The National Transportation Safety Board said Monday that its examination of a section of the Boeing 737's fuselage skin adjacent to where a 5-foot hole tore open revealed rivet holes that were too wide for the rivets. The rivets hold overlapping sections of the plane's skin together.

The board also said in a statement that some rivet holes were worn into irregular shapes instead of being round. The board didn't offer any conclusions based on the evidence. Its investigation is continuing.

The NTSB statement followed earlier reports that investigators are focusing on the manufacturing process at Boeing.

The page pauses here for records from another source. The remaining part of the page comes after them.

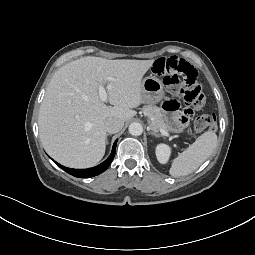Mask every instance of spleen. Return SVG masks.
<instances>
[{
    "instance_id": "3e777b00",
    "label": "spleen",
    "mask_w": 255,
    "mask_h": 255,
    "mask_svg": "<svg viewBox=\"0 0 255 255\" xmlns=\"http://www.w3.org/2000/svg\"><path fill=\"white\" fill-rule=\"evenodd\" d=\"M217 146V135L206 131L173 159L169 173L173 177L186 176L201 166Z\"/></svg>"
}]
</instances>
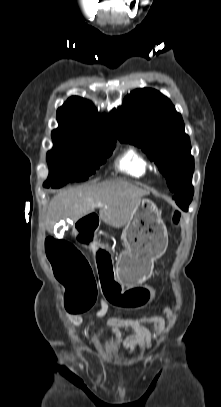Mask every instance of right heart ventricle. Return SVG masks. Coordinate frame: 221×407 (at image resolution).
Wrapping results in <instances>:
<instances>
[{
  "mask_svg": "<svg viewBox=\"0 0 221 407\" xmlns=\"http://www.w3.org/2000/svg\"><path fill=\"white\" fill-rule=\"evenodd\" d=\"M116 166L118 170L134 178H142L153 171L152 163L134 149L124 152Z\"/></svg>",
  "mask_w": 221,
  "mask_h": 407,
  "instance_id": "e07e8e85",
  "label": "right heart ventricle"
}]
</instances>
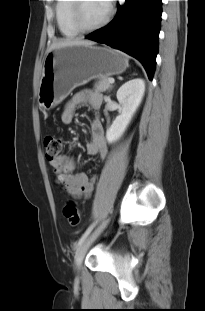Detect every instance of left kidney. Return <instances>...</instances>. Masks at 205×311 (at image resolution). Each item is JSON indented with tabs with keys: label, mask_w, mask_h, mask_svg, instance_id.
Returning a JSON list of instances; mask_svg holds the SVG:
<instances>
[{
	"label": "left kidney",
	"mask_w": 205,
	"mask_h": 311,
	"mask_svg": "<svg viewBox=\"0 0 205 311\" xmlns=\"http://www.w3.org/2000/svg\"><path fill=\"white\" fill-rule=\"evenodd\" d=\"M144 92L145 81L141 78L132 79L118 89L116 96L117 100L122 105V111L106 132L108 143L117 141L123 135L142 102Z\"/></svg>",
	"instance_id": "left-kidney-1"
}]
</instances>
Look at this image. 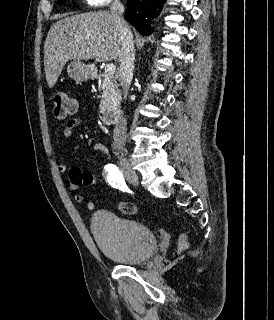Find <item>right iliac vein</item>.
<instances>
[{
    "instance_id": "63e3f726",
    "label": "right iliac vein",
    "mask_w": 274,
    "mask_h": 320,
    "mask_svg": "<svg viewBox=\"0 0 274 320\" xmlns=\"http://www.w3.org/2000/svg\"><path fill=\"white\" fill-rule=\"evenodd\" d=\"M119 165L125 178L133 185H138V176L126 159H120Z\"/></svg>"
}]
</instances>
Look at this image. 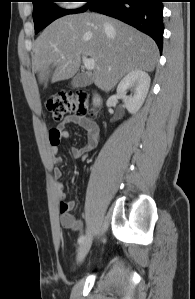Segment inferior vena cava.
<instances>
[{"instance_id":"obj_1","label":"inferior vena cava","mask_w":195,"mask_h":299,"mask_svg":"<svg viewBox=\"0 0 195 299\" xmlns=\"http://www.w3.org/2000/svg\"><path fill=\"white\" fill-rule=\"evenodd\" d=\"M105 27H109L108 24H105Z\"/></svg>"}]
</instances>
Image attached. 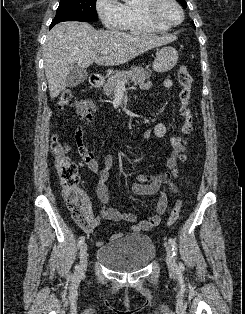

Government and industry officials say investigators noticed that the stricken jet and five other Southwest planes that had cracks in their metal skins were all built at about the same time in the same Boeing plant.

The officials cautioned Monday that no final determination has been made about why the planes developed cracks in an area of the fuselage many years before Boeing expected to see problems.

The fuselages of 737s are all made in Wichita at a plant that was owned by Boeing until 2005, when it was sold and renamed Spirit Aerosystems. The planes are assembled in Boeing's Renton plant.

The 5-foot hole tore open in the roof of the Southwest Boeing 737 as Flight 812 climbed to 34,000 feet above Arizona on April 1. The pilot guided the plane to a safe emergency landing, and there were no serious injuries.

Metal fatigue was initially suspected to have caused tiny subsurface cracks in the aluminum skin, which gave way during flight. Now investigators think the seeds of the near-disaster might have been planted when the plane was built.

Officials said investigators are looking at several possible mistakes during assembly, including the size and the way rivets and sealants were used to hold aluminum panels together on the plane's roof.

After the Southwest incident, Boeing told airlines that owned about 190 other 737s built in the 1990s to immediately conduct electromagnetic inspections of an area of the roof called the lap joint, where overlapping panels of skin are riveted together.

Boeing said Monday that inspections have been completed on about three-fourths of those planes, and only the five at Southwest were found to have cracks. Boeing said it was analyzing portions from panels of those planes "to validate the initial inspection findings," but added that no final conclusions have been drawn.

The Southwest plane had made about 39,000 flights. A senior Boeing engineer said this month that the company didn't expect airlines would need to inspect the lap joints for metal fatigue until about 60,000 flights.